Back to Teleport

RFD 0168 - Split Database CA

rfd/0168-database-ca-split.md

19.0.1-dev13.3 KB
Original Source

Required Approvals

  • Engineering: @r0mant @smallinsky
  • Product: @xinding33 || @klizhentas
  • Security: @reedloden || @jentfoo

Related issues

What

This RFD proposes to split the current DatabaseCA into a "user" database CA and a "host" database CA.

Why

The DatabaseCA is used as both a client and host CA currently. Self-hosted databases are configured to trust the DatabaseCA and have a cert/key pair that is signed by the DatabaseCA. A compromised self-hosted database cert/key pair can be used to connect to other self-hosted databases.

Some protocols are not vulnerable because they check that the CN subject matches the db username.

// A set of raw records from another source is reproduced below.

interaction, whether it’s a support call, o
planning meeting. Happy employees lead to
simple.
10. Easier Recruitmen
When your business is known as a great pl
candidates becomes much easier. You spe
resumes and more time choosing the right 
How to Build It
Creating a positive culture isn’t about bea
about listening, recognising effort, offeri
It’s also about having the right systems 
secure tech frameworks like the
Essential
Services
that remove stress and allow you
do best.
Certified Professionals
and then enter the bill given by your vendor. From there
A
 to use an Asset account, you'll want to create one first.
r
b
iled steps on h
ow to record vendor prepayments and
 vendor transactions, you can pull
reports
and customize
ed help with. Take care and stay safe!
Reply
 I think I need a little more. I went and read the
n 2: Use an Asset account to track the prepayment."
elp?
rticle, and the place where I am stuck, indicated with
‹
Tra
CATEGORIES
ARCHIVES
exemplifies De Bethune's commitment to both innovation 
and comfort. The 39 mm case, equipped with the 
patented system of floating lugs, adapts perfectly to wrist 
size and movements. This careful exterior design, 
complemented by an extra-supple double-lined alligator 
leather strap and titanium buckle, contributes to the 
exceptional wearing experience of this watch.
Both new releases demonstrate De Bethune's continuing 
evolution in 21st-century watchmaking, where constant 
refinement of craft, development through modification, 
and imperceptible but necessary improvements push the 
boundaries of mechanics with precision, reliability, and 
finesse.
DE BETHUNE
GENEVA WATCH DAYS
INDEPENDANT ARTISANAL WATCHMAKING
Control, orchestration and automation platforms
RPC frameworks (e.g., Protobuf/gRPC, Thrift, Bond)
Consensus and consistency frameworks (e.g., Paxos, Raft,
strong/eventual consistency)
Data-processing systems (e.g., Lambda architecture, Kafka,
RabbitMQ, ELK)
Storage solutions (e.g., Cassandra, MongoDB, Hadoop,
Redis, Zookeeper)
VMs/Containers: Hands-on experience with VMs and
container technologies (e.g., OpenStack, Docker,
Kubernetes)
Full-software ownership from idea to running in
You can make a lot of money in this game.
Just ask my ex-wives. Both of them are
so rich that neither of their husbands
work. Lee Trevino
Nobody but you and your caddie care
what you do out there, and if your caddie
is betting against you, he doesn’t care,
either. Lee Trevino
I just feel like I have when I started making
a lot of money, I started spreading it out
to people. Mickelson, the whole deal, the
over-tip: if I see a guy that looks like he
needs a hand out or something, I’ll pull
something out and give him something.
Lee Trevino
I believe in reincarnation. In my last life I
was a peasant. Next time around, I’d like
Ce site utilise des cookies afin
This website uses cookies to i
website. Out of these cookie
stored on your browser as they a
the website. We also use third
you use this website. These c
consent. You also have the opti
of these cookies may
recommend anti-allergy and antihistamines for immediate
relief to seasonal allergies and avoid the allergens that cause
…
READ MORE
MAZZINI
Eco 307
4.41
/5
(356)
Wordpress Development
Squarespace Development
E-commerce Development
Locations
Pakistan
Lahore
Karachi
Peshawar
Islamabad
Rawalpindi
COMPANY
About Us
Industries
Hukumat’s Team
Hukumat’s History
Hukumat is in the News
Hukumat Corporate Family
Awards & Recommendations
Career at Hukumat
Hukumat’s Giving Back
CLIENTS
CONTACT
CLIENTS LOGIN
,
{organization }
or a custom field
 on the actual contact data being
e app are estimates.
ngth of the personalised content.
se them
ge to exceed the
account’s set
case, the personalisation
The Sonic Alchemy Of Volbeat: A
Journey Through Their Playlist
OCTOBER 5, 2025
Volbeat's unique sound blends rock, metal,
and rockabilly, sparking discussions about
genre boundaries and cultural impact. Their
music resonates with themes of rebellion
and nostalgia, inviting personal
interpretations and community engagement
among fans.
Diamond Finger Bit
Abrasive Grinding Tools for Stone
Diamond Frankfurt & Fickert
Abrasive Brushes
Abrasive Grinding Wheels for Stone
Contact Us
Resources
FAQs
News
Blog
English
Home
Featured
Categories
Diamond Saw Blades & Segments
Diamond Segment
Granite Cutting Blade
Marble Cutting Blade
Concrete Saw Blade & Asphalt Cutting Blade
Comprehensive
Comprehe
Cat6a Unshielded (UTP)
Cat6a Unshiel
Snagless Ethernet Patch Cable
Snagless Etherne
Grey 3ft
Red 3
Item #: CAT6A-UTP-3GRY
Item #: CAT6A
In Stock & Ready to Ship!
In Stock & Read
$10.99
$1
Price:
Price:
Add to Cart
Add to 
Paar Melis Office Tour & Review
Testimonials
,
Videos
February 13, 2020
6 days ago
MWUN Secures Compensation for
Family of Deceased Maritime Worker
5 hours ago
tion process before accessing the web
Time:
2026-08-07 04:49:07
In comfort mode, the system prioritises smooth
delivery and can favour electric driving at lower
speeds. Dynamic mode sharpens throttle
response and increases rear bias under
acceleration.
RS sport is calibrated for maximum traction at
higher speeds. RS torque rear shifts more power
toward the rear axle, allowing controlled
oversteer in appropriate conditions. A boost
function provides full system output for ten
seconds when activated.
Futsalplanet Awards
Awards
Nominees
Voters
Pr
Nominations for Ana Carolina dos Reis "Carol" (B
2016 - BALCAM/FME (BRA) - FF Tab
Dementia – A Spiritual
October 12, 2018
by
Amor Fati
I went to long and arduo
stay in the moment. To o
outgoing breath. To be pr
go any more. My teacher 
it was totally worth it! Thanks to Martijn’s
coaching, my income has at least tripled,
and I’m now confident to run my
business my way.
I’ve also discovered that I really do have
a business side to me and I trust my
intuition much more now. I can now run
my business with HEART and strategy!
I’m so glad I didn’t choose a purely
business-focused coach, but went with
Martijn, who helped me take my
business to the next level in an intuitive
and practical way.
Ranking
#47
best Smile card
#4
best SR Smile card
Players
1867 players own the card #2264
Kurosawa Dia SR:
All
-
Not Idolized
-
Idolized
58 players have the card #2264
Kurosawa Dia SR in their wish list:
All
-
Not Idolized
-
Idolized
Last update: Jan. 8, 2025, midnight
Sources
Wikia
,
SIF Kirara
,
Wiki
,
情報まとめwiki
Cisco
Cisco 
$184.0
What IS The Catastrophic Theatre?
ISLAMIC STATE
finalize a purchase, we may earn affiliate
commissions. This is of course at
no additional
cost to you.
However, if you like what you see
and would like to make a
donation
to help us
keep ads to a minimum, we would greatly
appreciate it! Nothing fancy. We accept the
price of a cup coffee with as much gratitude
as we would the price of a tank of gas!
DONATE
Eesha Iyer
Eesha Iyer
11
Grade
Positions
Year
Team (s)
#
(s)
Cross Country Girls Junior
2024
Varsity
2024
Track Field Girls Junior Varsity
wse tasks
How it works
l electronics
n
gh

Other protocols (Redis, Cassandra, ScyllaDB), don't check the CN subject, and security is degraded for these protocols.

Teleport is opposed to shared secrets, so while these protocols are still protected by a user/password secret, this should not be relied upon.

If we split the DatabaseCA, we can configure self-hosted databases to have a "host" database cert/key pair and only trust client certs signed by the "user" database CA, mitigating the vulnerability.

Current trust architecture

tsh and tbot

  • Database certs are signed by the UserCA with database "route" info populated.
  • The HostCA is trusted, because connections flow through the Teleport Proxy.

Teleport Proxy

  • The proxy presents a HostCA cert to clients, and trusts the UserCA for client certs.
  • When the proxy dials a db agent over reverse tunnel, it trusts the HostCA and presents a DatabaseCA client cert to the db agent.

Database Agent

  • Database agents trust the DatabaseCA for client (the proxy service) certs and host (self-hosted databases) certs.
  • When the database agent dials a self-hosted database, it presents a DatabaseCA client cert.

Self-Hosted Databases

  • Databases are configured with a cert/key pair and trusted .cas file via tctl auth sign.
  • The DatabaseCA is trusted by the self-hosted database and is also the issuer for the self-hosted database's cert.
  • When a client (db agent) connects, a self-hosted database will present a DatabaseCA host cert and trust a DatabaseCA client cert.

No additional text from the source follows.